At the NVIDIA GTC conference held on March 16, 2026, CEO Jensen Huang delivered a two-hour keynote speech outlining a grand vision for the future of the AI industry. He predicted that NVIDIA's next-generation Blackwell and Rubin architecture chips would generate at least $1 trillion in revenue by the end of 2027.

Compared to the previous expectation of achieving $50 billion in sales by the end of 2026, this new outlook not only extends the forecast period but also highlights the scale of NVIDIA's business in the context of explosive growth in AI computing power. Huang stated that computing demand has grown by a million times over the past two years, which has left both startups and large enterprises deeply impressed.

The conference featured many highlights, as NVIDIA launched a new LPU (Language Processing Unit) co-processor by integrating technology acquired from the startup Groq. This chip features high-speed memory and is specifically designed to accelerate large language model inference, providing near-instant text generation responses. In addition, NVIDIA also showcased computers using general-purpose CPUs, marking its official entry into the traditional technology sector previously dominated by Intel.

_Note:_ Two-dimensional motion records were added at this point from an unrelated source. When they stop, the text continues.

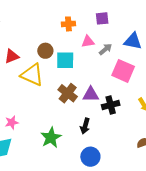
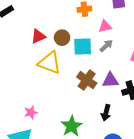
gray arrow: (105, 49) -> (106, 46), moved
red triangle: (12, 56) -> (38, 36), moved

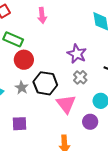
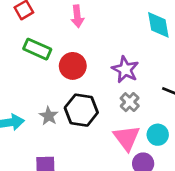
red circle: (24, 60) -> (73, 66), moved
pink triangle: (66, 104) -> (127, 138), moved

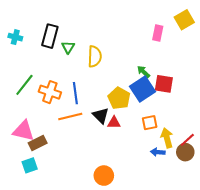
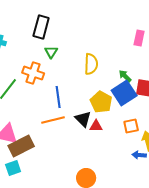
black rectangle: (50, 36) -> (41, 27), moved
yellow semicircle: (95, 56) -> (91, 64), moved
orange cross: (50, 92) -> (33, 73), moved
brown rectangle: (38, 143) -> (21, 146), size x1.4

In terms of ecosystem collaboration, NVIDIA announced deep partnerships with Chinese automotive companies such as BYD and Geely, promoting its Drive Hyperion autonomous taxi platform. Meanwhile, to address computing needs in extreme environments, NVIDIA introduced "Space Computing Services," bringing data center-level AI inference capabilities into orbit. Despite competition from rivals like AMD and challenges posed by customers developing their own chips, NVIDIA is trying to build a higher moat in the distributed AI and autonomous systems ecosystem through comprehensive "carpet-bombing" strategies across software and hardware.